Nixie ran the tip of her pink tongue along her lower lip. He knew what that tongue tasted like. The sweetness and the spice of her.
He stepped into her. Wanting her desperately.
“I know I can’t stay, Robin, believe me. I understand, it’s just, sometimes it gets easy to forget.”
“Don’t forget.” He grabbed one of her hands and placed it on his beating heart. “I vow to you, all is not what it seems.”
They stayed like that for a moment longer, until finally he felt her relax in his arms.
~*~
She wanted to ask him so desperately what he meant. But she didn’t dare. Already her hope had gotten trampled on. Eventually he’d be forced to make all his wishes and that would be that. She couldn’t begrudge him that, or hate him for it.
This was the way of her kind. It was her lot in life, and she’d do well to remember that.
“I trust you,” she said softly, and then, unable to keep from touching him another second, she ran her fingers slowly up the length of one of its curved horns. Her heart thumping wildly in her chest.
“The way you touch that mask…” His voice was thick and full of the hunger they both kept trying to deny. “Would that it were my body, pet.”
Tired of pretending she felt nothing when she felt too much, Nixie took a step closer.
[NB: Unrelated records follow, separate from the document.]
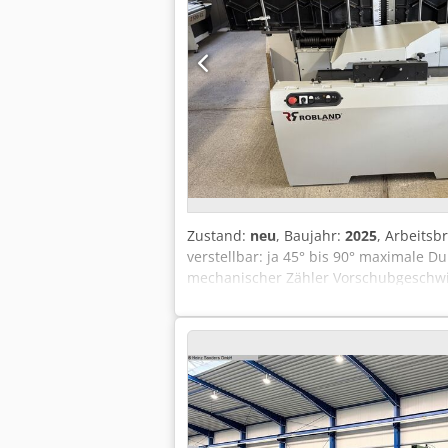
Zustand:
neu
, Baujahr:
2025
, Arbeitsb
verstellbar: ja 45° bis 90° maximale D
mechanischer Zähler Vorschubgeschwind
Gliederdruckbalken Motorleistung: 7
1050 mm Gewicht: 900kg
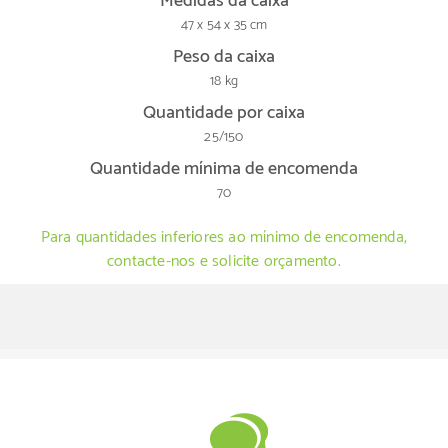
Medidas da caixa
47 x 54 x 35 cm
Peso da caixa
18 kg
Quantidade por caixa
25/150
Quantidade mínima de encomenda
70
Para quantidades inferiores ao mínimo de encomenda,
contacte-nos e solicite orçamento.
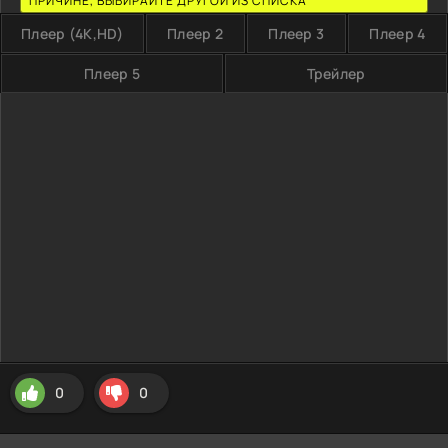
ПРИЧИНЕ, ВЫБИРАЙТЕ ДРУГОЙ ИЗ СПИСКА
Плеер (4K,HD)
Плеер 2
Плеер 3
Плеер 4
Плеер 5
Трейлер
0
0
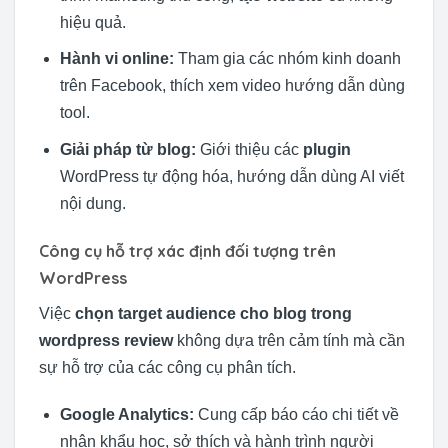
hiệu quả.
Hành vi online:
Tham gia các nhóm kinh doanh
trên Facebook, thích xem video hướng dẫn dùng
tool.
Giải pháp từ blog:
Giới thiệu các
plugin
WordPress tự động hóa, hướng dẫn dùng AI viết
nội dung.
Công cụ hỗ trợ xác định đối tượng trên
WordPress
Việc
chọn target audience cho blog trong
wordpress review
không dựa trên cảm tính mà cần
sự hỗ trợ của các công cụ phân tích.
Google Analytics:
Cung cấp báo cáo chi tiết về
nhân khẩu học, sở thích và hành trình người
They didn’t dare get intimate again, but that didn’t mean she couldn’t make her desires known.
“I haven’t felt like a woman in forever, Robin. Not since coming to Kingdom. Just a vessel. Just a magical entity for others to find their own happiness, their own lusts and desires.” She curved her palm against the hard smoothness of the cool porcelain. “Not until you found me.”
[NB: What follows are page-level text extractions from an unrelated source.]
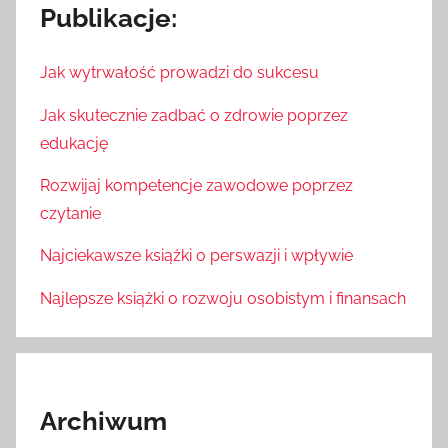
Publikacje:
Jak wytrwałość prowadzi do sukcesu
Jak skutecznie zadbać o zdrowie poprzez
edukację
Rozwijaj kompetencje zawodowe poprzez
czytanie
Najciekawsze książki o perswazji i wpływie
Najlepsze książki o rozwoju osobistym i finansach
Archiwum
Grabbing her wrist, his fingers dug in almost to the point of pain.
It was easier to be honest when she didn’t have to see his face. Didn’t have to feel desolated if he didn’t feel the same.
His words echoed as he said, “We’ve a job to do.”
The heart that’d been racing with a fever pitch now sank like a rock to her knees. But then he traced her neck. His fingers just barely grazing her flesh. Soft, exploratory touches that made her skin feel electrified, like a conduit for passion. It felt like all the blood in her body rushed to both her cheeks and between her thighs.
> Days. That’s as long as she’d known him.
Nixie knew the stories. She’d grown with a father who’d told them constantly. The truth of love. How it came on like a flash of lightning and the roar of thunder. How it overtook all senses, possessing you mind, body, and soul.
There was nothing like this on Earth. And if there was, she’d never known it. Not this keenly. Not even with Eric.
What she felt for Robin defied logic, reason, and anything else. It was lust, yes, but it was so much more. Standing transfixed before him now, with his neon blue gaze holding hers fast, she felt like she was falling into a deep, dark abyss. But before the madness of that darkness could consume her, there was a light. A faint, but glorious pinprick of golden light, and that if she’d let herself give in to it, there’d be no coming back from it ever.
There were no slow burns on Kingdom when two souls destined to become one finally came together.
And that was terrifying.
“Nixie.”
Her lashes fluttered to hear the brokenness of his voice. As if he too felt it, this yawning chasm of lust and tenderness, desire and obsession drowning them whole.
But she also heard in his voice the fear that gripped her by the throat, the fear of what this was. The fear that if they committed to it fully there’d be no turning back. For either of them. Ever.
Releasing a shuddery breath, she took a giant step back. Grabbing onto her lower stomach as he curled his fingers into a fist.
“Your eyes,” she whispered, because they were glowing.
Only Robin Hood’s eyes glowed like that. They’d never be able to sneak into the castle with his eyes as they were.
He closed them. “Touching you, Nix. It’s like…it’s like coming home.”
Snatching the peacock mask from off her lax fingers, he thrust it at her. She could hardly breathe or think. Had he just said what he’d said? Had she really heard that right?
This couldn’t be happening. It just couldn’t.
She knew what Danika had said, what her father had told her, hell, she felt it… But she couldn’t accept this. Her life had been on Earth. Her thinking, her reasoning, it’d been formed on a world where true love took years of pain, of heartache, and joy to build up one cornerstone at a time.